Malattia pneumococcica invasiva negli adulti. Chmp dell’Ema raccomanda vaccino V116

Malattia pneumococcica invasiva negli adulti. Chmp dell’Ema raccomanda vaccino V116

Malattia pneumococcica invasiva negli adulti. Chmp dell’Ema raccomanda vaccino V116
Primo disco verde al vaccino V116 di MSD per l’impiego nella popolazione adulta per la prevenzione della malattia pneumococcica invasiva e della polmonite causata da Streptococcus pneumoniae. La parola ora passa alla Commissione Europea per l’autorizzazione definitiva e l’immissione in commercio del vaccino.

Il Comitato per i Medicinali per Uso Umano (CHMP) dell’Agenzia Europea dei Medicinali (EMA) ha raccomandato l’approvazione di V116 (Vaccino coniugato pneumococcico 21-valente) di MSD per l’immunizzazione attiva per la prevenzione delle malattie invasive e della polmonite causate da Streptococcus pneumoniae in individui di età pari o superiore a 18 anni.

La parola passa ora alla Commissione Europea per l’autorizzazione alla commercializzazione di V116 nell’Unione Europea, Islanda, Liechtenstein e Norvegia. La decisione è attesa per il secondo trimestre del 2025.

“Esprimo grande soddisfazione per il parere positivo del CHMP su questo nuovo vaccino, che suscita notevole interesse: per la prima volta avremo un prodotto che è specificatamente pensato e sviluppato per la popolazione adulta”, dichiara Enrico Di Rosa, Direttore del Servizio ‘Igiene e Sanità Pubblica’ della ASL Roma 1 e Presidente della Società Italiana di Igiene (SItI), “Infatti, V116 tiene conto dell’epidemiologia specifica di questa fascia d’età in maniera mirata, estendendo la copertura sierologica a quei ceppi che interessano specificatamente adulti e anziani con l’effetto di ampliare la copertura dei sierotipi, mantenendo, al tempo stesso, l’efficacia del vaccino. Attendiamo quindi la fine del processo regolatorio per inserire nella cassetta degli attrezzi della prevenzione questo nuovo importante strumento”.

Come funziona V116
V116 è specificamente progettato per contrastare lo Streptococcus pneumoniae e i sierotipi prevalentemente responsabili della malattia pneumococcica invasiva (IPD) negli adulti, inclusi otto sierotipi unici rispetto ad altri vaccini pneumococcici, 15A, 15C, 16F, 23A, 23B, 24F, 31 e 35B. Viene somministrato in dose singola.

Il vaccino è stato oggetto di studio a livello nazionale in quattro Paesi dell’Unione Europea (Italia, Germania, Francia e Spagna) e i sierotipi coperti da V116 sono responsabili di un numero maggiore di casi di IPD negli adulti rispetto a quelli coperti da PCV20 (vaccino coniugato pneumococcico 20-valente).
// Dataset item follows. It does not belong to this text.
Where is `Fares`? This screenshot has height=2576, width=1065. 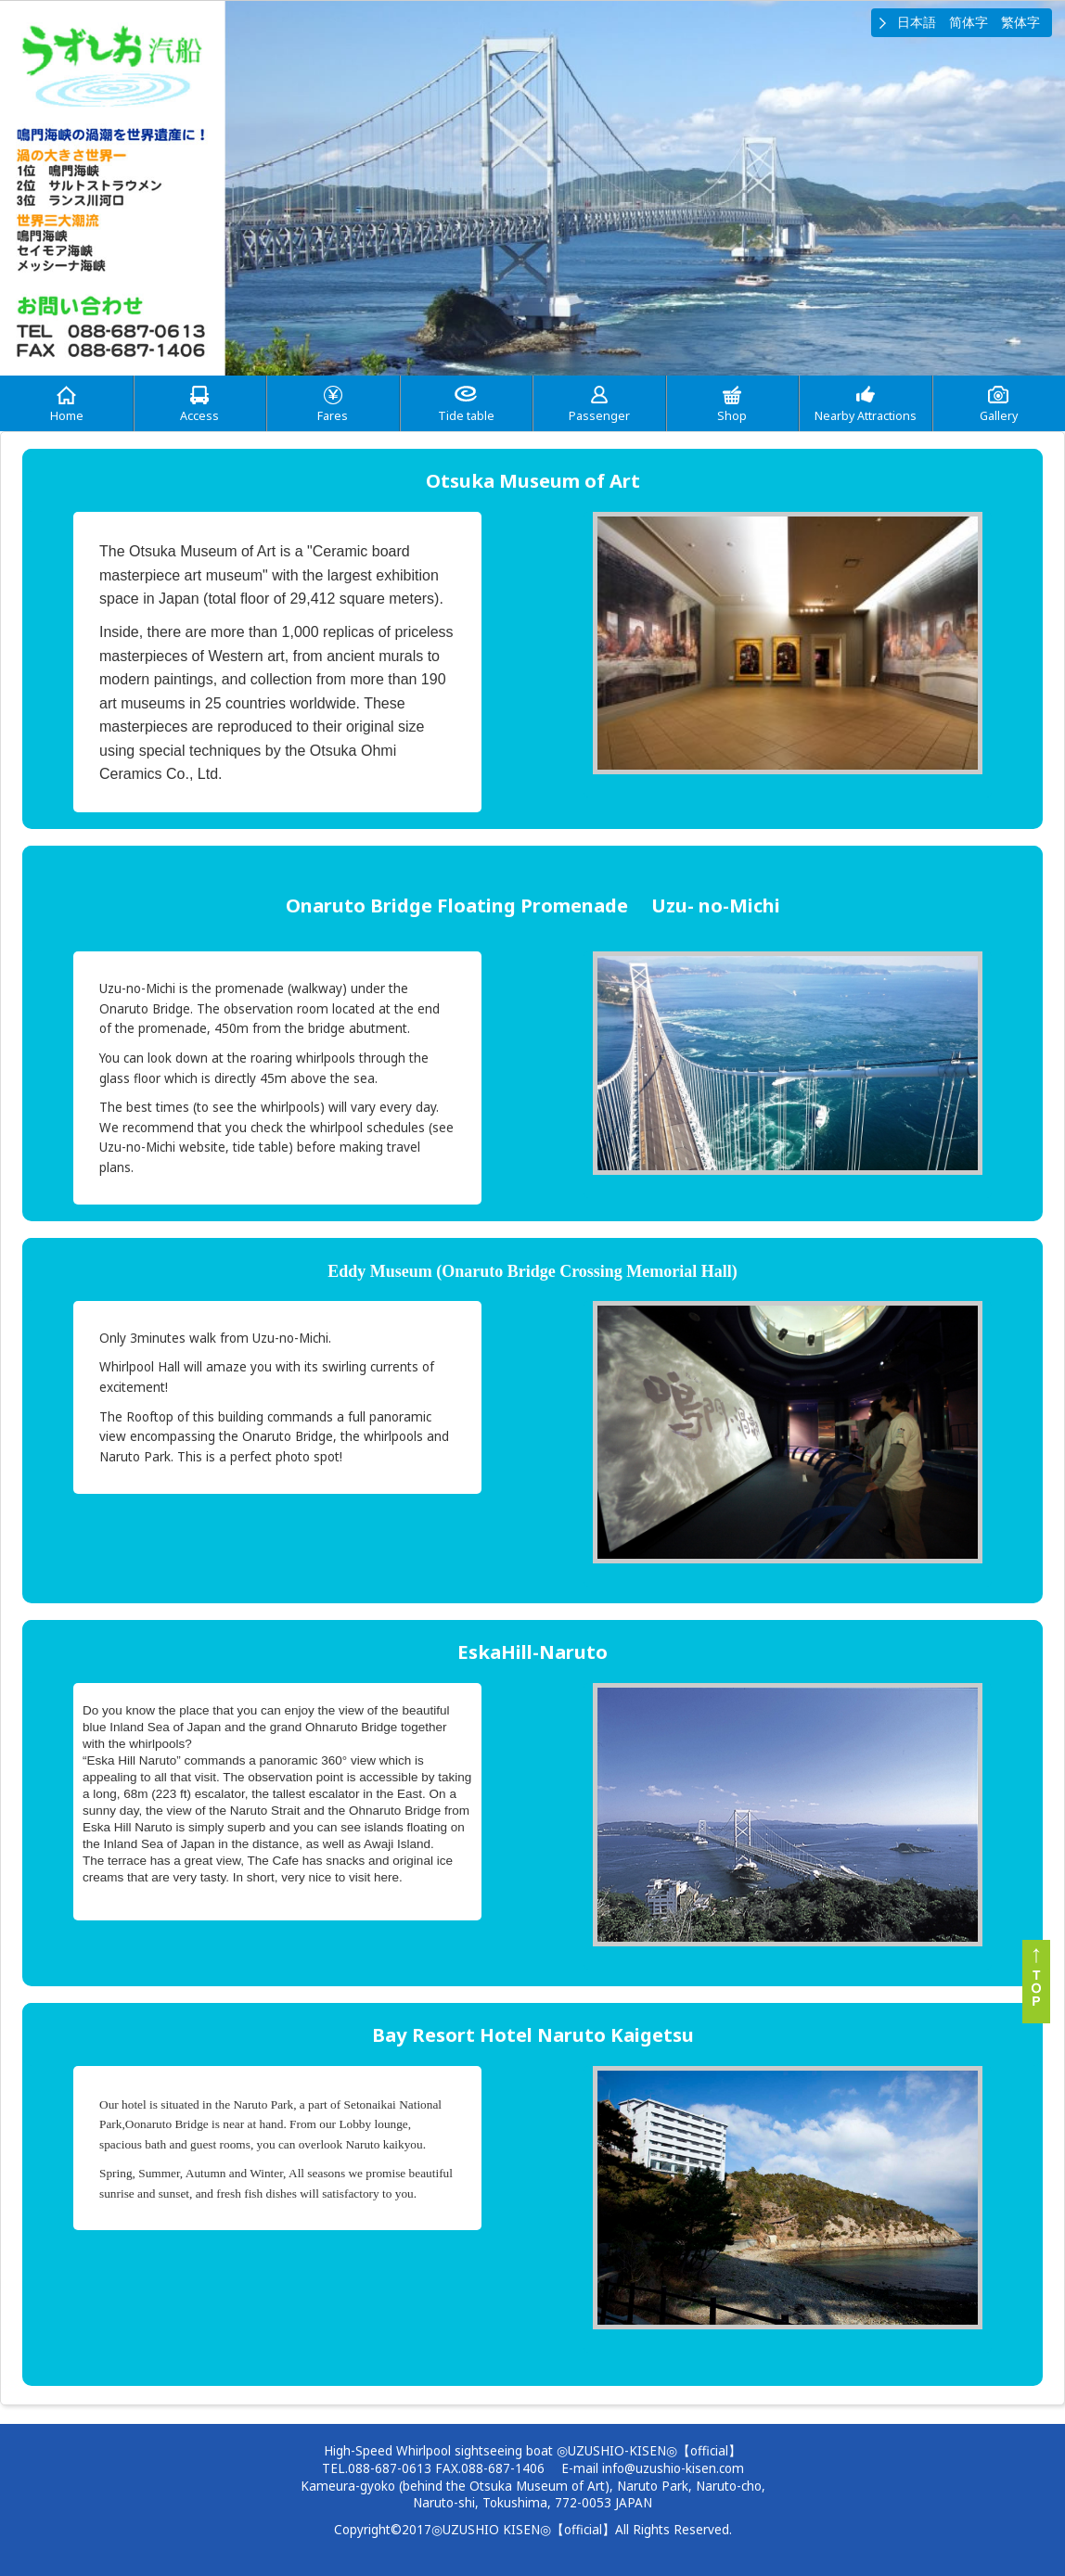 Fares is located at coordinates (332, 416).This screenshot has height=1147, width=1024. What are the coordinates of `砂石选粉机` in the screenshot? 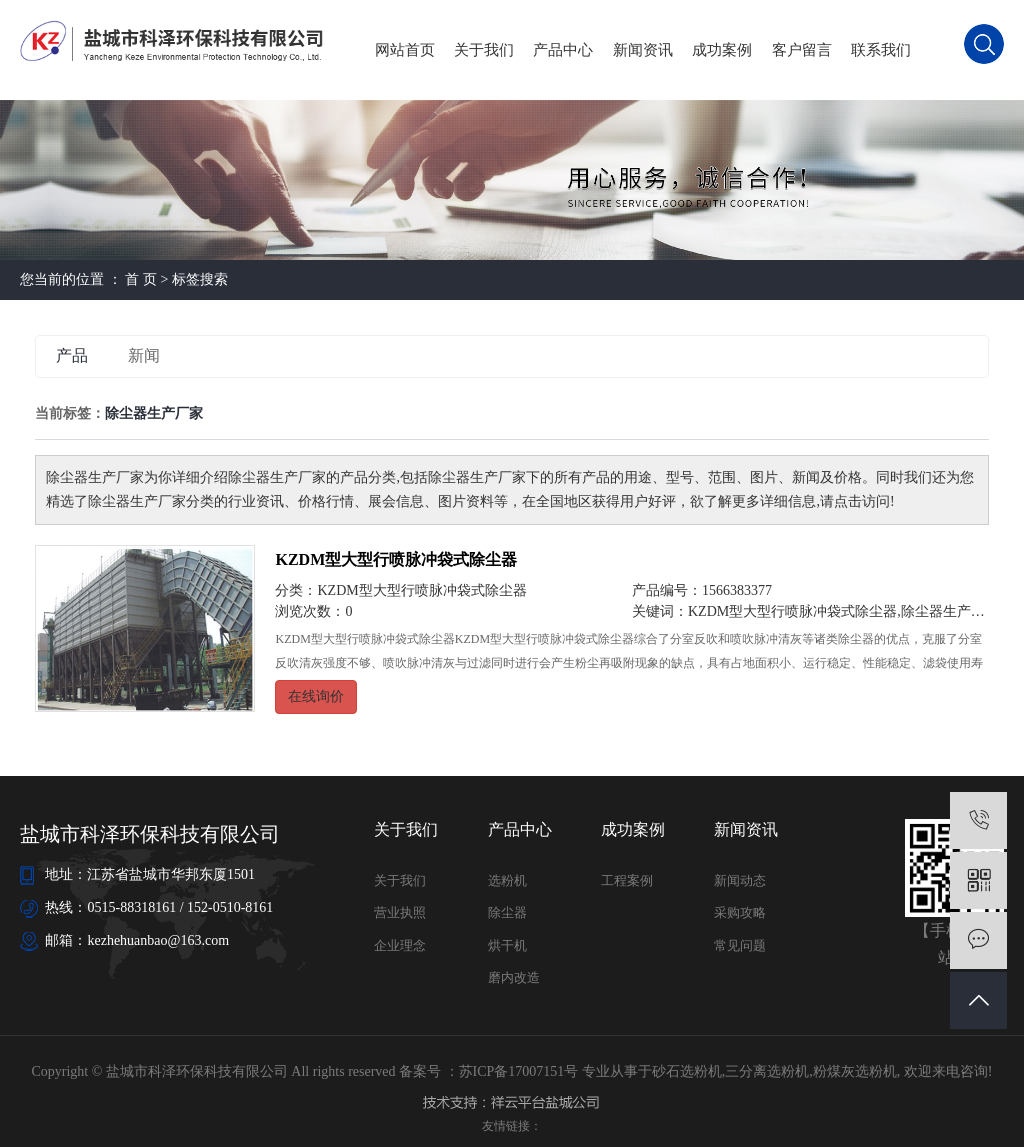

“Il parere positivo del CHMP conferma il valore di V116, valore dimostrato in tutte le fasi di studio con un profilo ottimale di immunogenicità anche nei pazienti adulti con più elevato rischio di patologia pneumococcica – osserva Francesco Blasi, Professore Ordinario di Malattie dell’apparato respiratorio Università degli Studi di Milano – Questo vaccino propone di ottimizzare la protezione; infatti V116 è stato disegnato sulla base dei dati epidemiologici dei sierotipi più comunemente implicati nelle malattie invasive e nelle polmoniti pneumococciche”.

Gli studi a supporto della raccomandazione CHMP
Tra i dati clinici a supporto della raccomandazione ci sono i risultati dello studio principale di Fase III STRIDE-3 (NCT05425732), che ha valutato V166 rispetto a PCV20 in adulti di età pari o superiore a 18 anni che non avevano precedentemente ricevuto un vaccino pneumococcico.

La raccomandazione CHMP è supportata anche dai risultati di Fase III degli studi STRIDE-4 (NCT05464420), STRIDE-5 (NCT05526716), STRIDE-6 (NCT05420961), STRIDE-7 (NCT05393037) e STRIDE-10 (NCT05569954) , che hanno valutato V116 in adulti naïve ai vaccini pneumococcici e con precedente esperienza con vaccini pneumococcici.

Se la Commissione Europea si pronuncerà positivamente, V116 otterrà la quarta autorizzazione per la prevenzione delle malattie pneumococciche invasive e della polmonite pneumococcica negli adulti.

Il vaccino è infatti stato approvato per la prima volta negli Stati Uniti a giugno 2024, in Canada nel luglio 2024 e in Australia a gennaio 2025. Attualmente è in fase di revisione in Giappone e sono in corso valutazioni presso altri enti regolatori.